Kafeteryanın bunaltıcı sıcağında bayılmadan önce kendimi dışarı atabilmiştim. Daisuke-san'ın gelip gelmediğine bakmıyordum bile. Niye gelsin ki? Dışarısı soğuk, ve kafeteryada huzur verici(!) bir sıcaklık var. Benim gibi sıcak yerlerde duramayan birisi olmadığı sürece hiç kimse çıkmazdı bu havada. Ancak ben seviyorum işte bu soğuğu. Karların saçlarımın üstüne düşmesini seviyorum. Ben buyum işte. Soğuktan haz duyan bir insan. Ve benim gibi çok insan olmadığını da biliyorum. Ama bu beni asla değiştirmeyecek. Arkadaş çevrem pek yok, evet. Ama şu karlar bana yetiyor. Her neyse.. Nasılsa anlayamazsınız düşüncelerimi. Anlatmama gerek yok.
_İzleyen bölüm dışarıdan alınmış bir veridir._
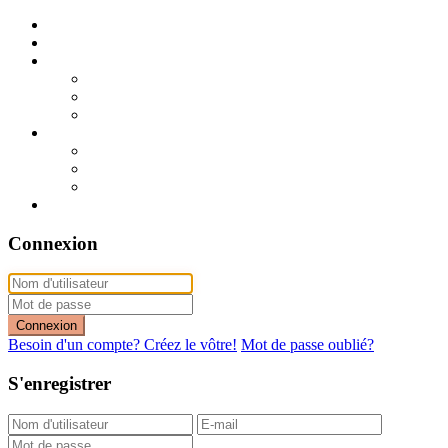
Publier mon annonce
Publication express (sans photo)
A vendre
A vendre à Dakar
A vendre en région
Annonces express (à vendre)
A louer
A louer à Dakar
A louer en région
Annonces express (à louer)
Contact
Connexion
Connexion
Besoin d'un compte? Créez le vôtre!
Mot de passe oublié?
S'enregistrer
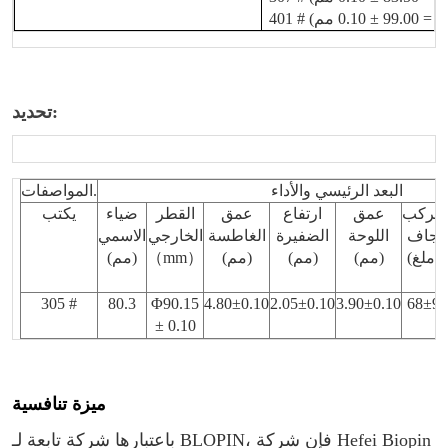
تحديد:
البعد الرئيسي والأداء
المواصفات.
مركب
عمق
ارتفاع
عمق
القطر
ضياء
يكتب
جاف
اللوحة
الضفيرة
الغاطسة
الخارجي
الاسمي
(ملغ)
(مم)
(مم)
(مم)
）
mm
（
(مم)
305 #
80.3
Φ90.15
4.80±0.10
2.05±0.10
3.90±0.10
68±9
± 0.10
ميزة تنافسية
باعتبارها شركة تابعة لـ BLOPIN، فإن شركة Hefei Biopin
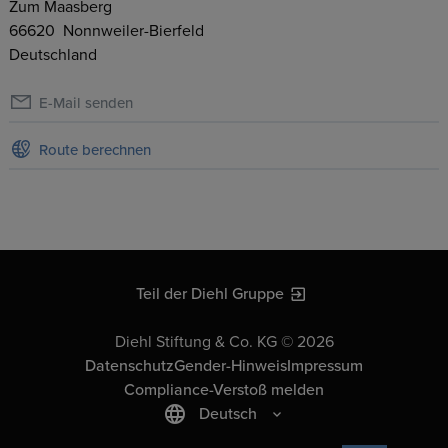
Zum Maasberg
66620
Nonnweiler-Bierfeld
Deutschland
E-Mail senden
Route berechnen
Teil der Diehl Gruppe
Diehl Stiftung & Co. KG © 2026
Datenschutz
Gender-Hinweis
Impressum
Compliance-Verstoß melden
Deutsch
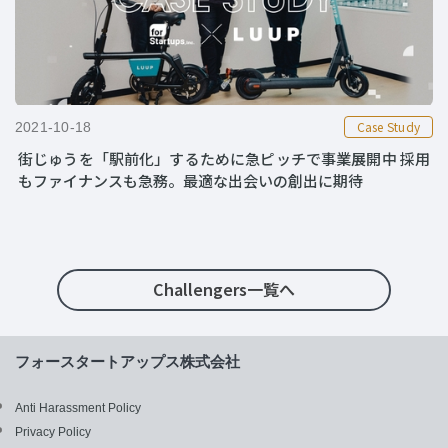
Case Study
2021-10-18
街じゅうを「駅前化」するために急ピッチで事業展開中 採用
もファイナンスも急務。最適な出会いの創出に期待
Challengers一覧へ
フォースタートアップス株式会社
Anti Harassment Policy
Privacy Policy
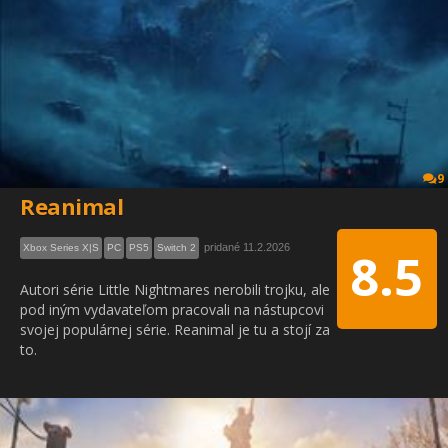
9
Reanimal
pridané 11.2.2026
Xbox Series X|S
PC
PS5
Switch 2
8.5
Autori série Little Nightmares nerobili trojku, ale
pod iným vydavateľom pracovali na nástupcovi
svojej populárnej série. Reanimal je tu a stojí za
to.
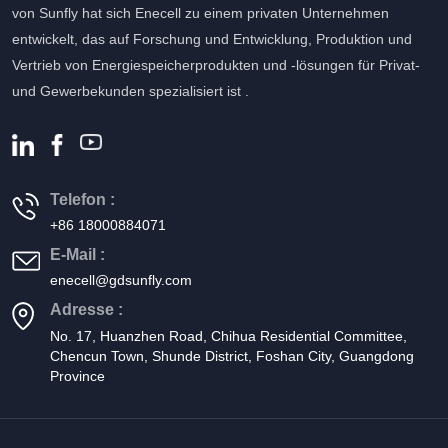
von Sunfly hat sich Enecell zu einem privaten Unternehmen
entwickelt, das auf Forschung und Entwicklung, Produktion und
Vertrieb von Energiespeicherprodukten und -lösungen für Privat-
und Gewerbekunden spezialisiert ist .
Telefon :
+86 18000884071
E-Mail :
enecell@gdsunfly.com
Adresse :
No. 17, Huanzhen Road, Chihua Residential Committee,
Chencun Town, Shunde District, Foshan City, Guangdong
Province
Sonunda gölün yanında buldum kendimi. Kar yağışı iyice hızlanmıştı. Karları düşüren meleklerin acelesi vardı heralde. Gölün kıyısına oturdum yavaşça. Elimi buz gibi suya değdiriyor, oluşan dalgaları izliyordum. Ne güzel olurdu tüm insanlar su kadar duru olsa. Boşuna gelip çatmasalar, sadece sen onları rahatsız ettiğinde tepki verseler. İmkansız hayallerimden biri daha. Niye uğraşıyorum ki?
Gözlerimi kapatıp arkaya doğru yattım. Karların tenimi uyuşturmasını seviyorum. Ama öyle ki, artık alıştı vücudum sürekli kar altında bulunmaya. Uyuşmuyor bile. Sadece rahatlatıyor. Ama yine de güzel. Gözkapaklarıma doluşan sular ağlıyormuşum gibi bir görüntü oluştursa da, durduk yere ağlayacak biri değilim. O veletlik çağımda kaldı. Ve Roy da bu konunun bahsini açmasa iyi eder.